This is the second blog post in a series - you can find the previous blog post here

## Integrate and Fire Models

Throughout this blog post we will focus on integrate and fire models. This class of model has been around for a long time, in fact longer than the Hodgkin-Huxley model. The first model was presented by Lapicque in 1907. Since then many alternative formulations have been presented. We can express the models in the form: $$\tau \frac{dV}{dt} = -(V - E) + \psi(V) + R_m I(t)$$

Where:
$\tau$ represents membrane time constant ($C_m / g_L$ in notation used previously)
$E$ represents the rest potential
$\psi(V)$ is the spike generating current term
$R_m$ represents membrane resistance ($1/g_L$)
$I(t)$ is a function representing an applied current (in the Hodgkin-Huxley example we took a Gaussian white noise)

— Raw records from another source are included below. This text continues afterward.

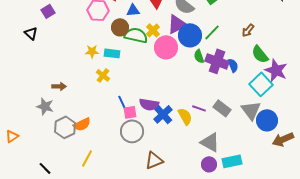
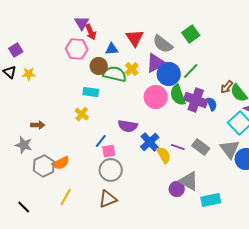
purple square: (48, 11) -> (16, 50), moved
brown arrow: (248, 30) -> (227, 87), moved
pink circle: (166, 47) -> (156, 97), moved
yellow star: (92, 51) -> (29, 74), moved
green semicircle: (199, 56) -> (178, 95), size x1.5
blue line: (122, 102) -> (101, 141), turned 64
purple semicircle: (149, 104) -> (128, 126), moved
blue cross: (163, 114) -> (150, 142), moved
brown triangle: (154, 160) -> (108, 199), moved
purple circle: (209, 164) -> (177, 189), moved

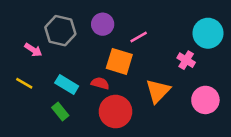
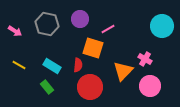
pink arrow: (33, 50) -> (15, 31), moved
pink cross: (186, 60) -> (145, 59), moved
red semicircle: (100, 83) -> (78, 65), turned 80
pink circle: (205, 100) -> (150, 86), moved

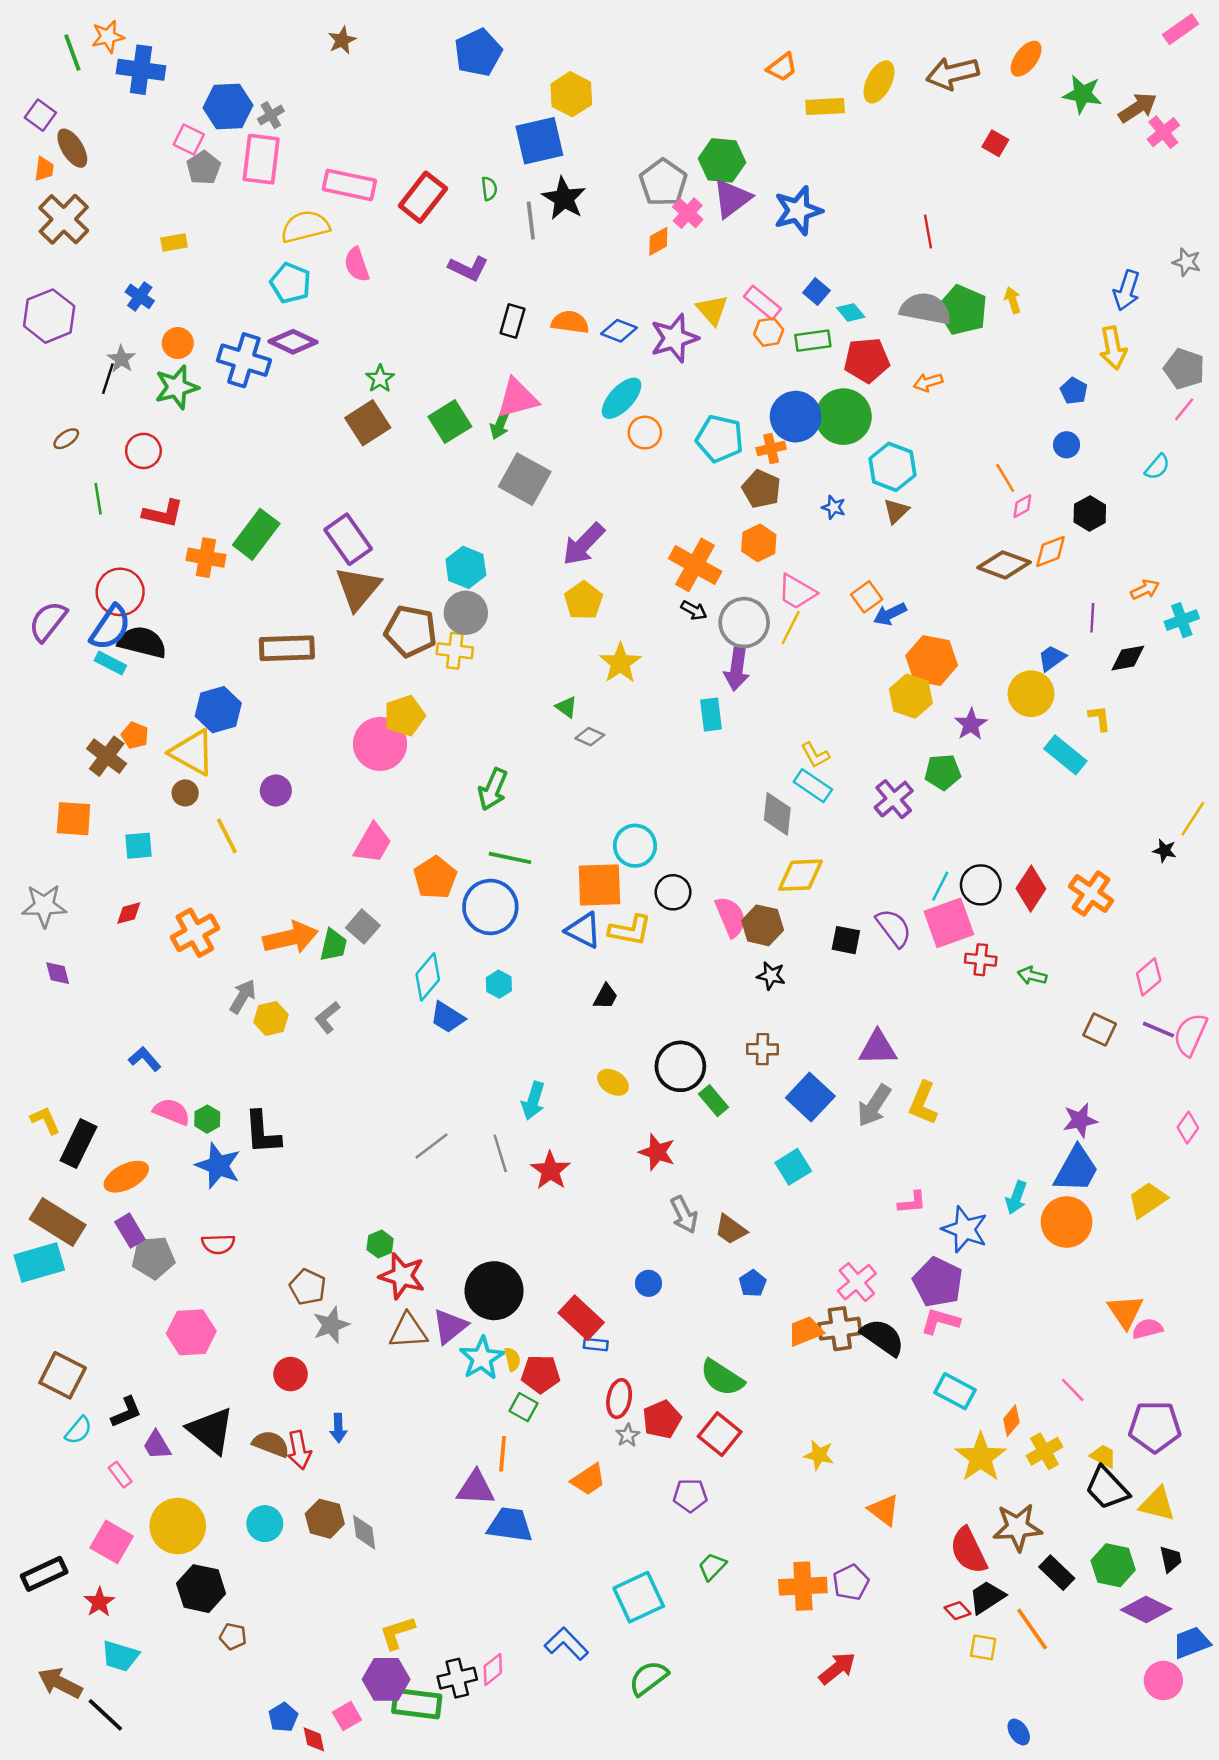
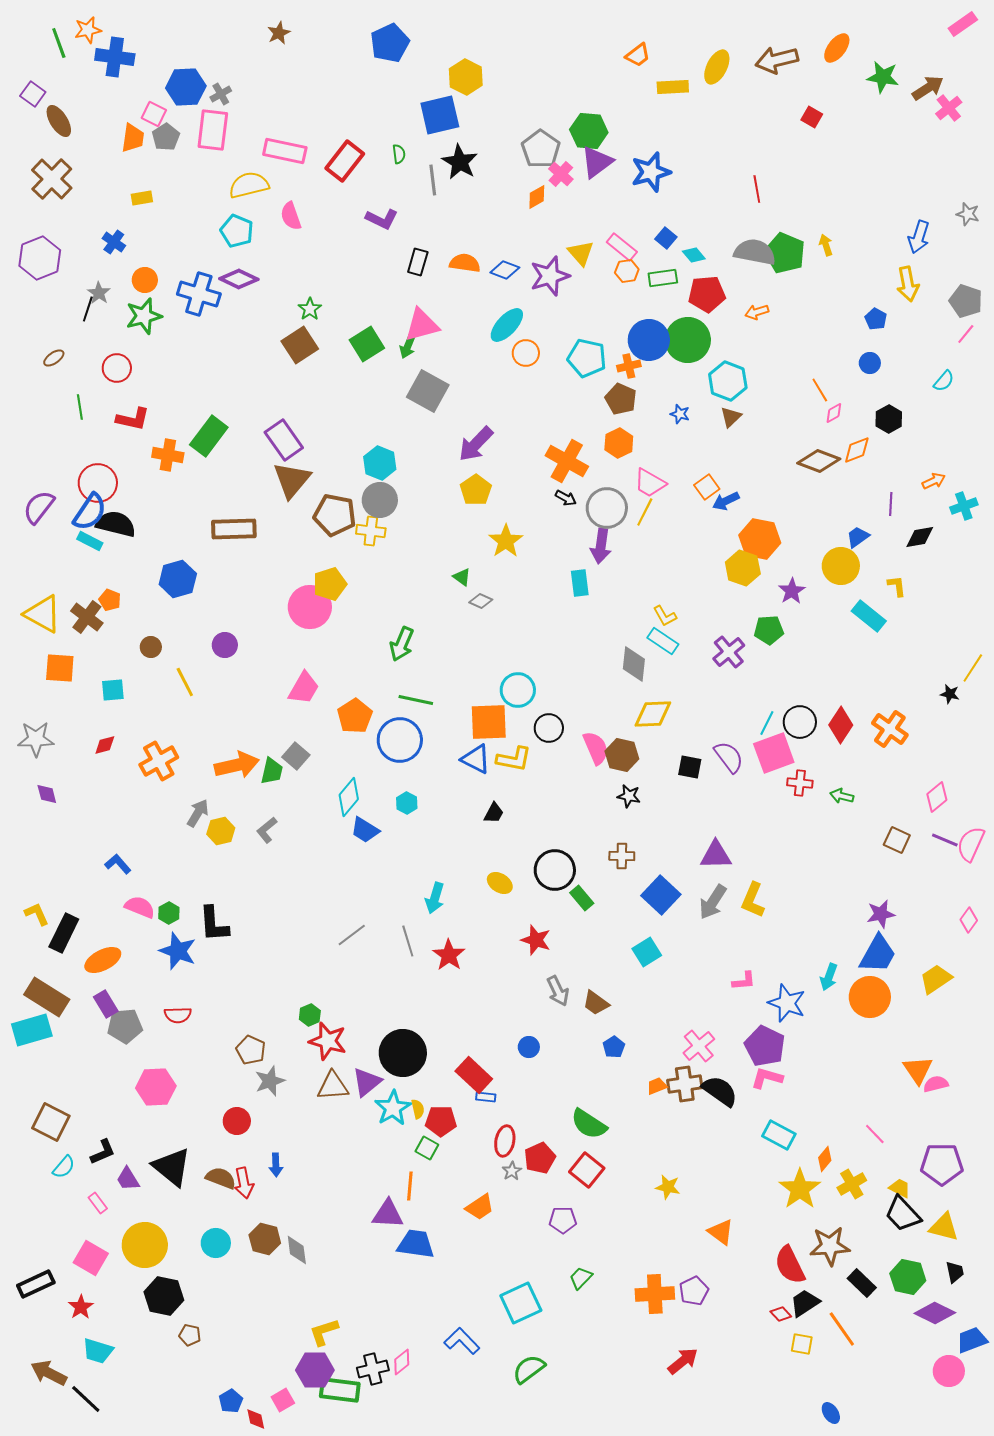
orange trapezoid: (44, 169) -> (133, 138), moved, size x1.4
yellow triangle: (192, 753) -> (43, 614), moved
orange trapezoid: (805, 1331) -> (657, 1086), size x0.7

With integrate and fire models we have the issue that (typically) the action potential will shoot off to infinity. In order to stop this we implement a threshold ($V_{Th}$), when the process reaches this value it is reset (to $V_{Re}$) and the dynamics start again. This is not a big issue because for our purposes we are noly interested in the dynamics of an onset of an action potential, the mechanism of returning to normal levels is not of (much) interest. When modelling we may wish to hold the voltage at $V_{Re}$ following a spike for a short time ($\Delta_{T_{Rf}}$) to reflect the refractory period of a neuron. The refractory period can be modelled stochastically but usually a static value is succficient.

Integrate and fire models are thus defined by the form of the function $\psi(V)$ - this function may be linear or non-linear. Examples include the leaky-integrate and fire model (linear), Fitzhugh-Nagumo (polynomial) and the exponential integrate and fire (non-linear).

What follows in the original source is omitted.